Creating Penguin Colonies

About this Project

African Penguins generally breed on islands where they are safe from terrestrial, mammalian predators. Due to a shift in the distribution of their favoured prey, there is now a mismatch between penguin breeding islands and the fish distribution. Most penguin colonies are on the west coast of South Africa, while the fish have shifted south and eastwards onto the Agulhas Bank.
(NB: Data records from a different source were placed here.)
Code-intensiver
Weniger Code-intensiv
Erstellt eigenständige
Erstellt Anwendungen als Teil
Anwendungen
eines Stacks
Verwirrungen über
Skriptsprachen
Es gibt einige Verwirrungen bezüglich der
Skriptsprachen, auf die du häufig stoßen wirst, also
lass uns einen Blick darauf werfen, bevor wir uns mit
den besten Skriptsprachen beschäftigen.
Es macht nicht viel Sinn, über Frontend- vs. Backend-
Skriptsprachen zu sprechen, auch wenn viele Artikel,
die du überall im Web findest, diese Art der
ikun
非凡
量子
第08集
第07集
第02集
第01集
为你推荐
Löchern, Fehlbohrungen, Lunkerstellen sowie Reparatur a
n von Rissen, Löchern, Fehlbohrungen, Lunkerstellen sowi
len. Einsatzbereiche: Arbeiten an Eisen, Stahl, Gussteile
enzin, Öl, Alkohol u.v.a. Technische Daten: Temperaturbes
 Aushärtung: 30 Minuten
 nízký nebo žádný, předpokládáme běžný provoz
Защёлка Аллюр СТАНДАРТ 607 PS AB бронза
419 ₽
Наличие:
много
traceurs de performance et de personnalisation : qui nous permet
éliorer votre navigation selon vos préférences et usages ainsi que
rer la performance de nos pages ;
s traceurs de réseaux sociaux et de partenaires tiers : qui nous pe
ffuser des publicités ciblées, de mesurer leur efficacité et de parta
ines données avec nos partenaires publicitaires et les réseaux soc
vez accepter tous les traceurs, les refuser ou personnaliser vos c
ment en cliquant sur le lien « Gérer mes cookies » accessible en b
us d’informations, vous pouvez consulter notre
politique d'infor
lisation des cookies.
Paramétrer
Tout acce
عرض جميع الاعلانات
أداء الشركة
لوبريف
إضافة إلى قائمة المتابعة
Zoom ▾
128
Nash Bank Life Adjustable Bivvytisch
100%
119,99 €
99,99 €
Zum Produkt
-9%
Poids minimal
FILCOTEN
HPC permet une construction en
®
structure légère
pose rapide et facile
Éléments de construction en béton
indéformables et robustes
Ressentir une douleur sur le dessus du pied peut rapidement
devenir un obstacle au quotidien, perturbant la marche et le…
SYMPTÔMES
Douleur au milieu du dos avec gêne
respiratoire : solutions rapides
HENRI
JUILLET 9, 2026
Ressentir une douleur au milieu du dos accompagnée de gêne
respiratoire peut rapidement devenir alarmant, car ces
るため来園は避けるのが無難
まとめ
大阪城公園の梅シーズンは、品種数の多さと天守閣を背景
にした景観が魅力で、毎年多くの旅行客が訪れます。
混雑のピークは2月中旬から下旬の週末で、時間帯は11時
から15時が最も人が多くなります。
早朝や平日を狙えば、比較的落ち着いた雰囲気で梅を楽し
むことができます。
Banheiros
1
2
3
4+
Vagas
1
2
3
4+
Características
There is a 600 km stretch of coastline between Dyer Island (near Gansbaai) and Gqeberha where there are no islands, and therefore no breeding penguins, but higher fish abundance. BirdLife South Africa, with our partners CapeNature and SANCCOB, has made enormous progress towards re-establishing a colony in the De Hoop Nature Reserve, along the southern Cape coast, with penguins breeding there since 2022 and up to 20 individuals per year moulting there. BirdLife South Africa is also looking into the feasibility of establishing additional new colonies to help the penguins follow the changed distribution of fish.

How we do it

Work started at De Hoop in 2018 to construct a predator-proof fence to protect the headland where penguins had previously tried to breed. We also installed life-like penguin decoys (models) and a speaker which plays penguin calls, to make it look and sound like an existing colony. In 2021, with SANCCOB, we started releasing hand-reared juvenile penguins that had been abandoned by their parents to encourage them to return to breed. Wild penguins arrived in 2022, with one pair breeding that year. Since then, penguins have almost continuously occupied the site, despite one instance of predation by a honey badger. A total of 15 chicks have fledged from the colony.